### AIM OF THE TASK
Scan the records for "Open". Report each line that includes it.
------------------------------------------------------------------------
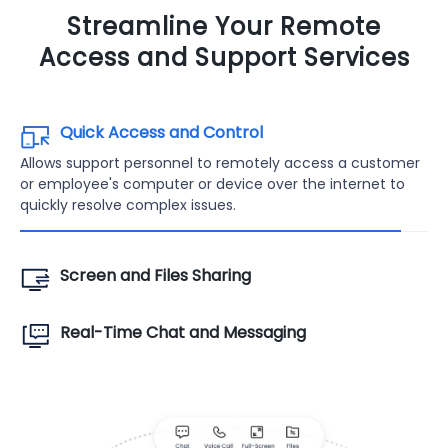
Streamline Your Remote
Access and Support Services
Quick Access and Control
Allows support personnel to remotely access a customer
or employee's computer or device over the internet to
quickly resolve complex issues.
Screen and Files Sharing
Real-Time Chat and Messaging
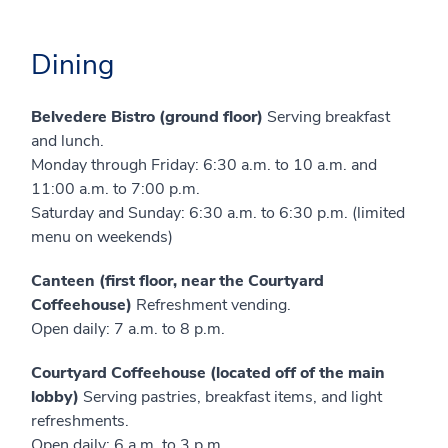
Dining
Belvedere Bistro (ground floor)
Serving breakfast
and lunch.
Monday through Friday: 6:30 a.m. to 10 a.m. and
11:00 a.m. to 7:00 p.m.
Saturday and Sunday: 6:30 a.m. to 6:30 p.m. (limited
menu on weekends)
Canteen (first floor, near the Courtyard
Coffeehouse)
Refreshment vending.
Open daily: 7 a.m. to 8 p.m.
Courtyard Coffeehouse (located off of the main
lobby)
Serving pastries, breakfast items, and light
refreshments.
Open daily: 6 a.m. to 3 p.m.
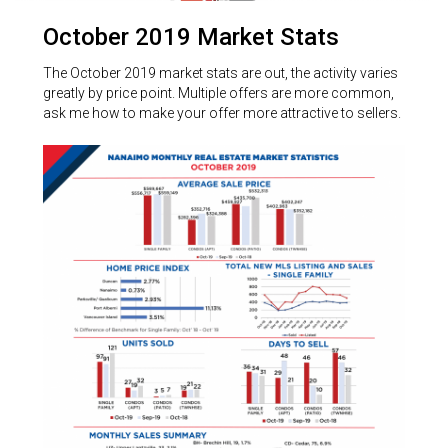
October 2019 Market Stats
The October 2019 market stats are out, the activity varies
greatly by price point. Multiple offers are more common,
ask me how to make your offer more attractive to sellers.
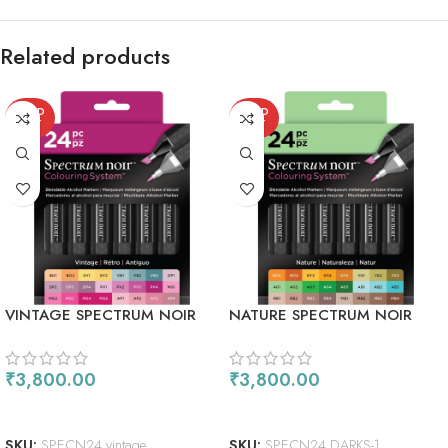
Related products
SOLD
SOLD
OUT
OUT
VINTAGE SPECTRUM NOIR
NATURE SPECTRUM NOIR
ALCOHOL MARKERS 24/PKG
ALCOHOL MARKERS 24/PKG
₹
3,800.00
₹
3,800.00
READ MORE
READ MORE
SKU:
SPECN24 vintage
SKU:
SPECN24 DARKS-1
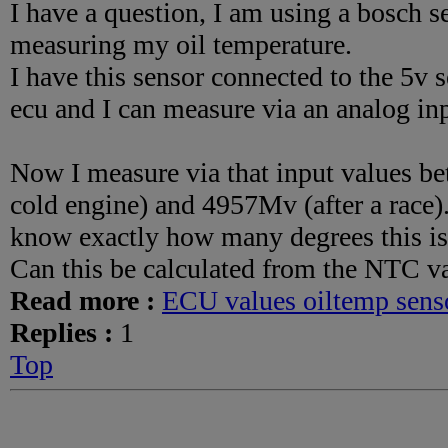
I have a question, I am using a bosch 
measuring my oil temperature.
I have this sensor connected to the 5v
ecu and I can measure via an analog in
Now I measure via that input values 
cold engine) and 4957Mv (after a race)
know exactly how many degrees this is
Can this be calculated from the NTC va
Read more :
ECU values oiltemp sens
Replies :
1
Top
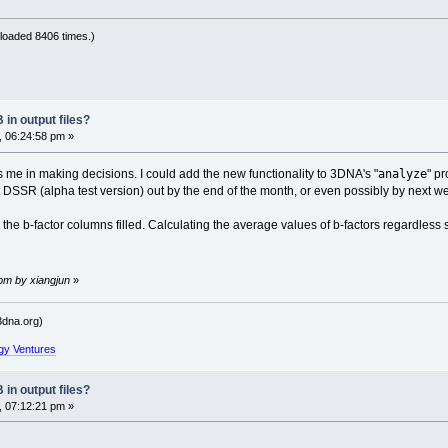
loaded 8406 times.)
in output files?
, 06:24:58 pm »
analyze
s me in making decisions. I could add the new functionality to 3DNA's "
" p
et DSSR (alpha test version) out by the end of the month, or even possibly by next w
he b-factor columns filled. Calculating the average values of b-factors regardless
 pm by xiangjun
»
dna.org)
gy Ventures
in output files?
, 07:12:21 pm »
------------------------------------------------------------------------
### ANSWER TO THIS PROBLEM
Open daily: 7 a.m. to 8 p.m.
Open daily: 6 a.m. to 3 p.m.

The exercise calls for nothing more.